The end of the Patrick Bateman era
The US is witnessing a return to values of personal commitment and responsibility, after decades of rampant free-market ideology.
By Andrew Crook on Tuesday, January 27th, 2009 - 745 words.
In the 2005 “dramatic documentary” The American Ruling Class, big oil heir turned Harper’s editor turned armchair socialist Lewis Lapham narrates the career choices confronting a group of shiny young Yale graduates. With their future at the crossroads, Lapham asks, will the nation’s brightest pursue private riches or commit to a pious life of public service?
Lapham, playing himself, leads his empty vessels through the streets of Manhattan, counterposing up-scale parties with wait staff slaving for tips. It’s a savvy piece of emotional manipulation designed to guilt the young rich into acknowledging the class structure that, above all else, got them to where they are. In one party scene, the hubris is intoxicating as a tipsy Ivy League cohort prepares, like their parents, to ascend to the heights of commerce, industry and influence.
Of course, this constructed ‘choice’ transcends the personal, reading as an obvious allegory for the nation as a whole. If the American working class has nothing to lose but their chains, Lapham clearly hopes a new generation will hand them the bolt cutters — a naive appeal to altruism perhaps, but one that continues to resonate as the economy tanks. Lapham’s choice is now more pressing, in that conditions have got much worse, and much easier in that elite opinion is again extolling the virtues of public service, always a potent (if submerged) strain of America’s DNA.
Two recent events have confused Lapham’s dichotomy — namely, the collapse of the Wall St investment banks that once promised grads an inside track to power and influence (in the doco, Jack must choose between the now-flailing Goldman Sachs and NGO work) and the election of the Obama Administration. But perhaps the more important wildcard is the ‘West Wing effect’ where Jeb Bartlett’s passion for public policy collides with the burgeoning mythology around President Obama’s inner circle.
Consider the media frenzy over the past week surrounding the inauguration speech allegedly penned by 27-year old staffer John Favreau, the pain felt by Facebook-addicted staffers held hostage by outdated email-free PCs and the plight of press secretaries confronted by electronic doors — the touchy-feely anecdotes could fill a whole Blackberry.
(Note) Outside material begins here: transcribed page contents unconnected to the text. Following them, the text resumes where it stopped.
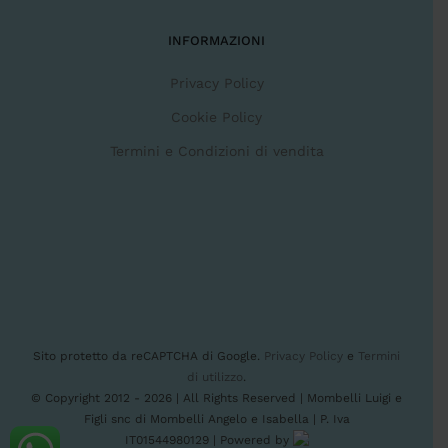
INFORMAZIONI
Privacy Policy
Cookie Policy
Termini e Condizioni di vendita
Sito protetto da reCAPTCHA di Google.
Privacy Policy
e
Termini
di utilizzo
.
© Copyright 2012 -
2026 | All Rights Reserved | Mombelli Luigi e
Figli snc di Mombelli Angelo e Isabella | P. Iva
IT01544980129 | Powered by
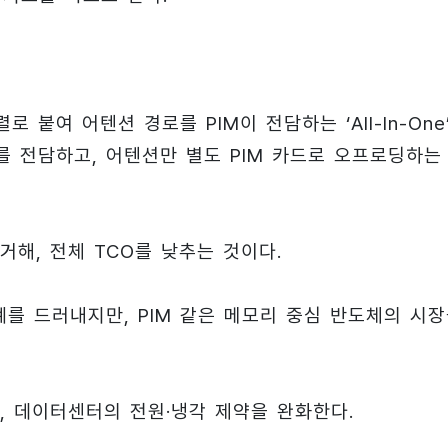
로 붙여 어텐션 경로를 PIM이 전담하는 ‘All-In-One
드를 전담하고, 어텐션만 별도 PIM 카드로 오프로딩하는
해, 전체 TCO를 낮추는 것이다.
를 드러내지만, PIM 같은 메모리 중심 반도체의 시
, 데이터센터의 전원·냉각 제약을 완화한다.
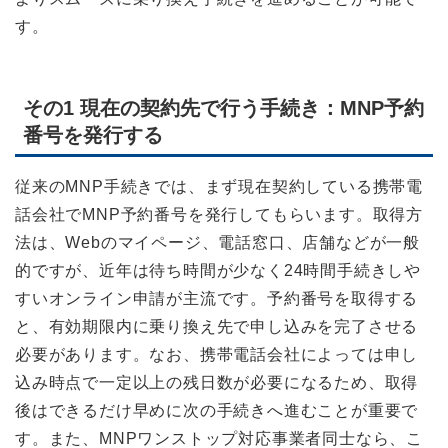
す。
その1 現在の契約先で行う手続き：MNP予約
番号を発行する
従来のMNP手続きでは、まず現在契約している携帯電
話会社でMNP予約番号を発行してもらいます。取得方
法は、Webのマイページ、電話窓口、店舗などが一般
的ですが、近年は待ち時間が少なく24時間手続きしや
すいオンライン申請が主流です。予約番号を取得する
と、有効期限内に乗り換え先で申し込みを完了させる
必要があります。なお、携帯電話会社によっては申し
込み時点で一定以上の残日数が必要になるため、取得
後はできるだけ早めに次の手続きへ進むことが重要で
す。また、MNPワンストップ対応事業者同士なら、こ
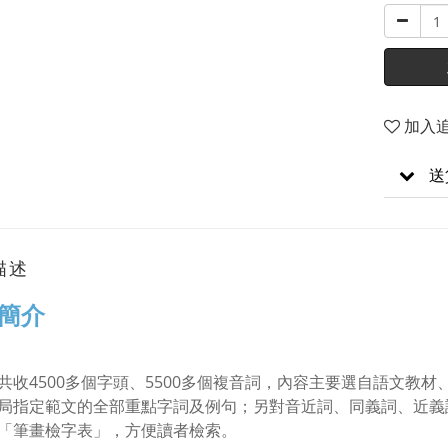
加入
送
描述
簡介
共收4500多個字頭、5500多個複音詞，內容主要選自語文教
局指定範文的全部重點字詞及例句；另對音近詞、同義詞、近義
「筆畫檢字表」，方便讀者檢索。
Which of Lapham’s formerly Goldman-bound Yalies could now resist taking the social policy reigns under a svelte 47-year old with a penchant for pickup games of two-on-two?
Add this to calls for a ‘new Keynesianism‘, big government and demands for massive tax hikes and a seachange seems unavoidable. Four years after Lapham’s intervention, the US is witnessing a wholesale rejection of the Patrick Bateman era, demanding personal commitments more in tune with the darkening reality of everyday life. For a nation on its knees, self sacrifice has again become sexy.
But perhaps a more difficult question is whether this new public-spiritedness is pointed in the right direction. The levers of government may be so corroded, and the policy making options of earlier eras so passé as to render the renewed enthusiasm null and void.
For a period in the late 90s and early 00s, progressive forces were searching for new modes of public engagement in the tacit recognition that national governments were no longer able to provide the kind of policy guidance beloved by post-WWII welfare states. In the best examples, domestic social movements crafted global networks that went beyond defensive postures towards what Alain Touraine calls “conflictive participation in the global economy”. Those networks have now become clogged as domestic ’solutions’ again become fashionable.
What remains of welfarism after its trashing under Bush is still tilted away from the genuinely excluded (think The Wire) towards an illusory middle class receding irretrievably from view. US labor unions are mostly a defensive bulwark against the vagaries of global competition and not an assertive force for social change. Obama’s multi-billion dollar car industry bailout will benefit, first and foremost, Hillary’s white workers and not the forgotten of Detroit’s slums. The multitude of stimulus and bailout packages are an attempt to revive a failed settlement between capital and labor that passed its used-by-date decades ago.
The alternative for the legions of Obama fans is to take a good look at the fluidity that has re-made American society and fashion a conflictive social movement that engages directly with issues of cultural diversity and economic fragmentation. For their part, policy wonks should be looking less at off-the-shelf responses and instead at regulations that protect and extend cultural and economic autonomy — the contours of which will inevitably emerge, with or without the input of a new band of Ivy League do-gooders.